| Your assignment |
Without changing a character, return the entries, but not the images they hold.

Bounding box prediction data:
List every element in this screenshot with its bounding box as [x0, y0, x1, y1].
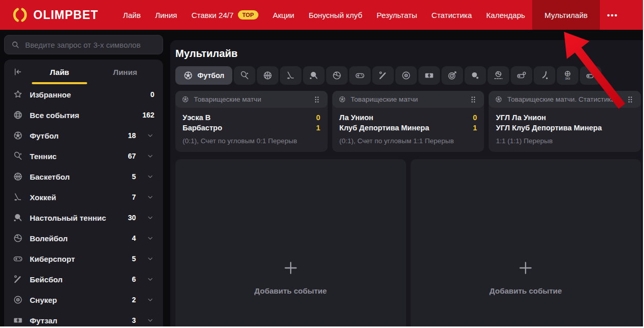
- card-body: Уэска В0Барбастро1(0:1), Счет по угловым…: [175, 108, 328, 152]
- filter-basketball-3x3[interactable]: 3X3: [557, 66, 578, 85]
- filter-volleyball[interactable]: [326, 66, 348, 85]
- event-count: 30: [128, 214, 136, 222]
- chevron-down-icon[interactable]: [146, 152, 154, 160]
- sidebar: Лайв Линия Избранное0Все события162Футбо…: [0, 35, 163, 328]
- search-input[interactable]: [25, 41, 156, 49]
- filter-cyber-basketball[interactable]: [580, 66, 601, 85]
- team-score: 0: [316, 113, 320, 123]
- match-status: (0:1), Счет по угловым 1:1 Перерыв: [339, 137, 477, 145]
- sidebar-item-volleyball[interactable]: Волейбол4: [4, 228, 163, 248]
- sports-list: Избранное0Все события162Футбол18Теннис67…: [4, 84, 163, 328]
- nav-item-label: Результаты: [377, 11, 417, 20]
- event-count: 6: [132, 275, 136, 283]
- football-icon: [338, 95, 346, 103]
- volleyball-icon: [13, 233, 23, 243]
- add-event-label: Добавить событие: [490, 286, 562, 295]
- nav-item-bonus-club[interactable]: Бонусный клуб: [301, 0, 370, 30]
- tab-live[interactable]: Лайв: [27, 60, 92, 84]
- nav-item-bets-24-7[interactable]: Ставки 24/7TOP: [184, 0, 266, 30]
- chevron-down-icon[interactable]: [146, 316, 154, 324]
- filter-bowls[interactable]: [465, 66, 486, 85]
- tab-line-label: Линия: [113, 68, 137, 76]
- tab-line[interactable]: Линия: [92, 60, 158, 84]
- chevron-down-icon[interactable]: [146, 172, 154, 181]
- filter-darts[interactable]: [441, 66, 463, 85]
- collapse-sidebar-icon[interactable]: [9, 60, 27, 84]
- team-score: 1: [473, 123, 477, 133]
- sidebar-item-label: Теннис: [30, 152, 56, 161]
- filter-table-tennis[interactable]: [303, 66, 325, 85]
- hockey-icon: [286, 70, 296, 81]
- filter-hockey[interactable]: [280, 66, 301, 85]
- card-body: Ла Унион0Клуб Депортива Минера1(0:1), Сч…: [332, 108, 485, 152]
- nav-item-label: Статистика: [432, 11, 472, 20]
- sidebar-item-table-tennis[interactable]: Настольный теннис30: [4, 207, 163, 228]
- baseball-icon: [378, 70, 388, 81]
- add-event-panel[interactable]: Добавить событие: [411, 159, 641, 328]
- drag-handle-icon[interactable]: [626, 95, 635, 104]
- filter-basketball[interactable]: [257, 66, 278, 85]
- nav-item-promos[interactable]: Акции: [266, 0, 301, 30]
- chevron-down-icon[interactable]: [146, 296, 154, 304]
- filter-beach-volleyball[interactable]: [488, 66, 509, 85]
- filter-tennis[interactable]: [234, 66, 255, 85]
- filter-snooker[interactable]: 8: [395, 66, 417, 85]
- chevron-down-icon[interactable]: [146, 193, 154, 201]
- bandy-icon: [539, 70, 550, 81]
- basketball-3x3-icon: 3X3: [562, 70, 573, 81]
- nav-item-live[interactable]: Лайв: [116, 0, 148, 30]
- olimpbet-logo[interactable]: OLIMPBET: [11, 0, 98, 30]
- chevron-down-icon[interactable]: [146, 131, 154, 140]
- nav-item-results[interactable]: Результаты: [370, 0, 425, 30]
- hockey-icon: [13, 192, 23, 202]
- svg-text:8: 8: [17, 298, 19, 301]
- basketball-icon: [13, 171, 23, 182]
- filter-efootball[interactable]: [511, 66, 532, 85]
- event-count: 0: [150, 90, 154, 99]
- chevron-down-icon[interactable]: [146, 255, 154, 263]
- filter-bandy[interactable]: [534, 66, 555, 85]
- table-tennis-icon: [13, 213, 23, 223]
- beach-volleyball-icon: [493, 70, 504, 81]
- sidebar-item-label: Настольный теннис: [30, 214, 106, 222]
- event-count: 3: [132, 316, 136, 324]
- sidebar-item-snooker[interactable]: 8Снукер2: [4, 290, 163, 310]
- filter-esports[interactable]: [349, 66, 371, 85]
- sidebar-item-esports[interactable]: Киберспорт5: [4, 248, 163, 269]
- nav-item-calendar[interactable]: Календарь: [479, 0, 532, 30]
- drag-handle-icon[interactable]: [469, 95, 478, 104]
- sidebar-tabs: Лайв Линия: [4, 60, 163, 84]
- nav-item-statistics[interactable]: Статистика: [425, 0, 479, 30]
- nav-item-label: Лайв: [123, 11, 141, 20]
- drag-handle-icon[interactable]: [312, 95, 321, 104]
- chevron-down-icon[interactable]: [146, 234, 154, 242]
- sidebar-item-favorites[interactable]: Избранное0: [4, 84, 163, 105]
- sidebar-item-hockey[interactable]: Хоккей7: [4, 187, 163, 207]
- filter-football[interactable]: Футбол: [175, 66, 232, 85]
- team-row: УГЛ Клуб Депортива Минера: [496, 123, 634, 133]
- nav-item-multilive[interactable]: Мультилайв: [532, 0, 600, 30]
- sidebar-item-futsal[interactable]: Футзал3: [4, 310, 163, 328]
- sidebar-item-tennis[interactable]: Теннис67: [4, 146, 163, 166]
- nav-item-more[interactable]: •••: [600, 0, 626, 30]
- search-box[interactable]: [4, 35, 163, 54]
- sidebar-item-baseball[interactable]: Бейсбол6: [4, 269, 163, 290]
- nav-item-line[interactable]: Линия: [148, 0, 184, 30]
- add-event-panel[interactable]: Добавить событие: [175, 159, 406, 328]
- sidebar-item-label: Футбол: [30, 131, 58, 140]
- filter-baseball[interactable]: [372, 66, 394, 85]
- darts-icon: [447, 70, 457, 81]
- plus-icon: [517, 260, 534, 276]
- sidebar-item-football[interactable]: Футбол18: [4, 125, 163, 146]
- sidebar-item-all-events[interactable]: Все события162: [4, 105, 163, 125]
- chevron-down-icon[interactable]: [146, 275, 154, 283]
- tab-live-label: Лайв: [50, 68, 69, 76]
- sidebar-item-basketball[interactable]: Баскетбол5: [4, 166, 163, 187]
- chevron-down-icon[interactable]: [146, 214, 154, 222]
- team-row: Барбастро1: [183, 123, 320, 133]
- filter-futsal[interactable]: [418, 66, 440, 85]
- betting-site-window: OLIMPBET ЛайвЛинияСтавки 24/7TOPАкцииБон…: [0, 0, 644, 328]
- nav-item-label: Бонусный клуб: [309, 11, 363, 20]
- olimpbet-laurel-icon: [11, 6, 29, 24]
- svg-text:3X3: 3X3: [565, 77, 570, 80]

| The completed task |
List every element in this screenshot with its bounding box as [x0, y0, x1, y1].
- card-body: Уэска В0Барбастро1(0:1), Счет по угловым…: [175, 108, 328, 152]
- filter-basketball-3x3[interactable]: 3X3: [557, 66, 578, 85]
- filter-volleyball[interactable]: [326, 66, 348, 85]
- event-count: 30: [128, 214, 136, 222]
- chevron-down-icon[interactable]: [146, 152, 154, 160]
- sidebar: Лайв Линия Избранное0Все события162Футбо…: [0, 35, 163, 328]
- search-input[interactable]: [25, 41, 156, 49]
- filter-cyber-basketball[interactable]: [580, 66, 601, 85]
- team-score: 0: [316, 113, 320, 123]
- match-status: (0:1), Счет по угловым 1:1 Перерыв: [339, 137, 477, 145]
- sidebar-item-volleyball[interactable]: Волейбол4: [4, 228, 163, 248]
- sports-list: Избранное0Все события162Футбол18Теннис67…: [4, 84, 163, 328]
- nav-item-label: Результаты: [377, 11, 417, 20]
- event-count: 6: [132, 275, 136, 283]
- football-icon: [338, 95, 346, 103]
- volleyball-icon: [13, 233, 23, 243]
- add-event-label: Добавить событие: [490, 286, 562, 295]
- nav-item-bonus-club[interactable]: Бонусный клуб: [301, 0, 370, 30]
- tab-live[interactable]: Лайв: [27, 60, 92, 84]
- nav-item-bets-24-7[interactable]: Ставки 24/7TOP: [184, 0, 266, 30]
- chevron-down-icon[interactable]: [146, 316, 154, 324]
- filter-bowls[interactable]: [465, 66, 486, 85]
- tab-line-label: Линия: [113, 68, 137, 76]
- tab-line[interactable]: Линия: [92, 60, 158, 84]
- chevron-down-icon[interactable]: [146, 172, 154, 181]
- filter-darts[interactable]: [441, 66, 463, 85]
- collapse-sidebar-icon[interactable]: [9, 60, 27, 84]
- team-score: 1: [473, 123, 477, 133]
- sidebar-item-label: Теннис: [30, 152, 56, 161]
- filter-table-tennis[interactable]: [303, 66, 325, 85]
- hockey-icon: [286, 70, 296, 81]
- filter-hockey[interactable]: [280, 66, 301, 85]
- card-body: Ла Унион0Клуб Депортива Минера1(0:1), Сч…: [332, 108, 485, 152]
- nav-item-label: Статистика: [432, 11, 472, 20]
- sidebar-item-table-tennis[interactable]: Настольный теннис30: [4, 207, 163, 228]
- baseball-icon: [378, 70, 388, 81]
- add-event-panel[interactable]: Добавить событие: [411, 159, 641, 328]
- drag-handle-icon[interactable]: [626, 95, 635, 104]
- filter-basketball[interactable]: [257, 66, 278, 85]
- nav-item-promos[interactable]: Акции: [266, 0, 301, 30]
- chevron-down-icon[interactable]: [146, 296, 154, 304]
- filter-beach-volleyball[interactable]: [488, 66, 509, 85]
- filter-tennis[interactable]: [234, 66, 255, 85]
- filter-snooker[interactable]: 8: [395, 66, 417, 85]
- chevron-down-icon[interactable]: [146, 193, 154, 201]
- bandy-icon: [539, 70, 550, 81]
- basketball-3x3-icon: 3X3: [562, 70, 573, 81]
- nav-item-live[interactable]: Лайв: [116, 0, 148, 30]
- olimpbet-logo[interactable]: OLIMPBET: [11, 0, 98, 30]
- chevron-down-icon[interactable]: [146, 131, 154, 140]
- nav-item-results[interactable]: Результаты: [370, 0, 425, 30]
- hockey-icon: [13, 192, 23, 202]
- svg-text:8: 8: [17, 298, 19, 301]
- basketball-icon: [13, 171, 23, 182]
- filter-efootball[interactable]: [511, 66, 532, 85]
- event-count: 0: [150, 90, 154, 99]
- chevron-down-icon[interactable]: [146, 255, 154, 263]
- filter-bandy[interactable]: [534, 66, 555, 85]
- table-tennis-icon: [13, 213, 23, 223]
- beach-volleyball-icon: [493, 70, 504, 81]
- sidebar-item-label: Настольный теннис: [30, 214, 106, 222]
- event-count: 3: [132, 316, 136, 324]
- sidebar-item-snooker[interactable]: 8Снукер2: [4, 290, 163, 310]
- filter-esports[interactable]: [349, 66, 371, 85]
- sidebar-item-esports[interactable]: Киберспорт5: [4, 248, 163, 269]
- nav-item-calendar[interactable]: Календарь: [479, 0, 532, 30]
- drag-handle-icon[interactable]: [469, 95, 478, 104]
- sidebar-tabs: Лайв Линия: [4, 60, 163, 84]
- nav-item-statistics[interactable]: Статистика: [425, 0, 479, 30]
- nav-item-label: Лайв: [123, 11, 141, 20]
- drag-handle-icon[interactable]: [312, 95, 321, 104]
- chevron-down-icon[interactable]: [146, 234, 154, 242]
- sidebar-item-favorites[interactable]: Избранное0: [4, 84, 163, 105]
- sidebar-item-hockey[interactable]: Хоккей7: [4, 187, 163, 207]
- filter-football[interactable]: Футбол: [175, 66, 232, 85]
- team-row: УГЛ Клуб Депортива Минера: [496, 123, 634, 133]
- nav-item-multilive[interactable]: Мультилайв: [532, 0, 600, 30]
- sidebar-item-futsal[interactable]: Футзал3: [4, 310, 163, 328]
- sidebar-item-tennis[interactable]: Теннис67: [4, 146, 163, 166]
- nav-item-more[interactable]: •••: [600, 0, 626, 30]
- search-box[interactable]: [4, 35, 163, 54]
- sidebar-item-baseball[interactable]: Бейсбол6: [4, 269, 163, 290]
- nav-item-line[interactable]: Линия: [148, 0, 184, 30]
- add-event-panel[interactable]: Добавить событие: [175, 159, 406, 328]
- sidebar-item-label: Футбол: [30, 131, 58, 140]
- filter-baseball[interactable]: [372, 66, 394, 85]
- darts-icon: [447, 70, 457, 81]
- plus-icon: [517, 260, 534, 276]
- sidebar-item-football[interactable]: Футбол18: [4, 125, 163, 146]
- sidebar-item-all-events[interactable]: Все события162: [4, 105, 163, 125]
- chevron-down-icon[interactable]: [146, 275, 154, 283]
- tab-live-label: Лайв: [50, 68, 69, 76]
- sidebar-item-basketball[interactable]: Баскетбол5: [4, 166, 163, 187]
- chevron-down-icon[interactable]: [146, 214, 154, 222]
- team-row: Барбастро1: [183, 123, 320, 133]
- filter-futsal[interactable]: [418, 66, 440, 85]
- betting-site-window: OLIMPBET ЛайвЛинияСтавки 24/7TOPАкцииБон…: [0, 0, 644, 328]
- nav-item-label: Бонусный клуб: [309, 11, 363, 20]
- olimpbet-laurel-icon: [11, 6, 29, 24]
- svg-text:3X3: 3X3: [565, 77, 570, 80]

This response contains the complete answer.